When a variable's type is Box<dyn Any>, it acts much like an &dyn Any, but gains a new feature. A normal &dyn Any has a downcast_ref function that we can use to get a reference to the contained value, if we know what type to use to extract it. Now, &dyn mut Any adds a downcast_mut that we can use to get a mutable reference. When we have a Box<dyn Any>, we have access to both of those functions, but we can also call a plain downcast function to move the contained value out of the Any and into a variable of the correct type. This consumes the Box and the Any, and gives us back a new Box containing the data value with its correct data type.

Don't forget that we need to have use std::any::Any; in our code if we're going to use the Any trait.

We can create a boxed Any almost the same way we created a boxed Person:

let jill: Box<dyn Any> = Box::new(Person { name: "Jill".to_string(), validated: false });

The only difference here is that we're telling Rust that we want the jill variable to contain a Box<dyn Any> instead of letting it decide for itself that the variable contains a Box<Person>.

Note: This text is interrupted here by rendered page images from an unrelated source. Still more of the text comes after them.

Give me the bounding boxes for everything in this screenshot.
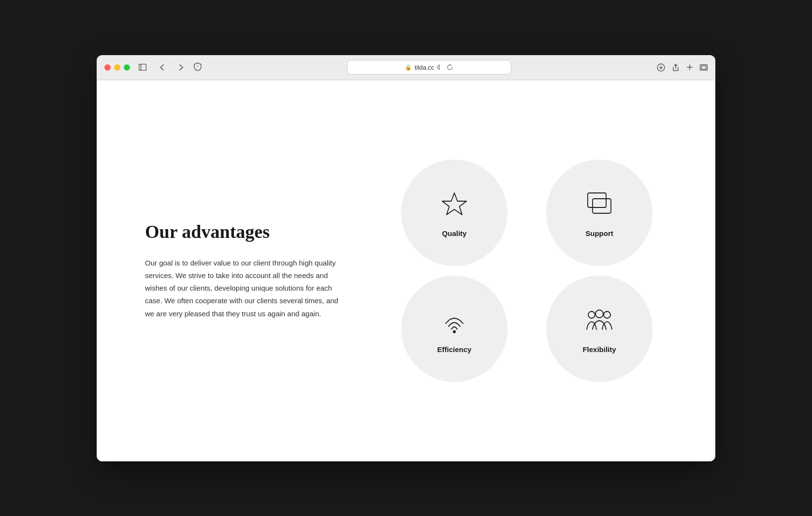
add-tab-icon[interactable] [686,64,693,71]
support-label: Support [585,229,613,237]
url-text: tilda.cc [415,64,434,71]
address-bar-wrapper: 🔒 tilda.cc [207,60,651,74]
advantage-card-quality: Quality [401,160,508,266]
traffic-lights [104,64,130,71]
refresh-icon[interactable] [447,64,453,71]
traffic-light-yellow[interactable] [114,64,120,71]
flexibility-icon [582,304,616,338]
support-icon [582,188,616,221]
advantage-card-efficiency: Efficiency [401,276,508,382]
lock-icon: 🔒 [405,64,412,71]
grid-item-quality: Quality [387,160,522,266]
browser-chrome: 🔒 tilda.cc [97,55,715,80]
download-icon[interactable] [657,63,665,72]
grid-item-support: Support [532,160,667,266]
svg-point-14 [604,311,610,318]
advantages-grid: Quality Support [387,160,667,382]
efficiency-icon [437,304,471,338]
svg-rect-10 [588,193,606,207]
svg-point-15 [595,310,603,318]
svg-rect-11 [593,199,611,213]
traffic-light-green[interactable] [124,64,130,71]
forward-button[interactable] [174,60,188,74]
page-content: Our advantages Our goal is to deliver va… [97,80,715,461]
browser-right-icons [657,63,708,72]
efficiency-label: Efficiency [437,345,472,354]
audio-icon [437,64,444,71]
page-description: Our goal is to deliver value to our clie… [145,257,348,320]
flexibility-label: Flexibility [582,345,616,354]
svg-point-12 [453,330,456,333]
advantage-card-support: Support [546,160,652,266]
page-title: Our advantages [145,221,348,243]
svg-point-13 [588,311,595,318]
quality-icon [437,188,471,221]
grid-item-efficiency: Efficiency [387,276,522,382]
svg-rect-0 [139,64,146,71]
traffic-light-red[interactable] [104,64,111,71]
tabs-icon[interactable] [700,64,708,71]
sidebar-button[interactable] [136,60,149,74]
address-bar[interactable]: 🔒 tilda.cc [347,60,511,74]
svg-marker-9 [442,193,466,215]
share-icon[interactable] [672,63,680,72]
back-button[interactable] [155,60,169,74]
quality-label: Quality [442,229,467,237]
svg-rect-8 [701,66,706,69]
left-section: Our advantages Our goal is to deliver va… [145,221,348,320]
browser-window: 🔒 tilda.cc [97,55,715,461]
advantage-card-flexibility: Flexibility [546,276,652,382]
grid-item-flexibility: Flexibility [532,276,667,382]
shield-icon[interactable] [194,62,202,73]
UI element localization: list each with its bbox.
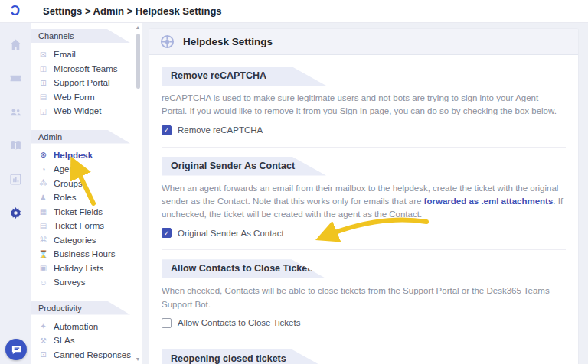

Now, to access the contained Person, we can do this:

let real_jill = jill.downcast::<Person>().unwrap();
println!("{}", real_jill.name);

Like the other downcast functions, we need to specify which concrete data type we're downcasting for. The downcast function returns a Result, which contains a Box<Person> if it's successful. Once we have a Box<Person>, we can do whatever we like with the Person value it contains.

The unwrap function we're calling here consumes a Result and returns its contained value if it's a success, or terminates the program with an error message if it's a failure. We use unwrap to handle a Result when we're very sure that it's going to be a success.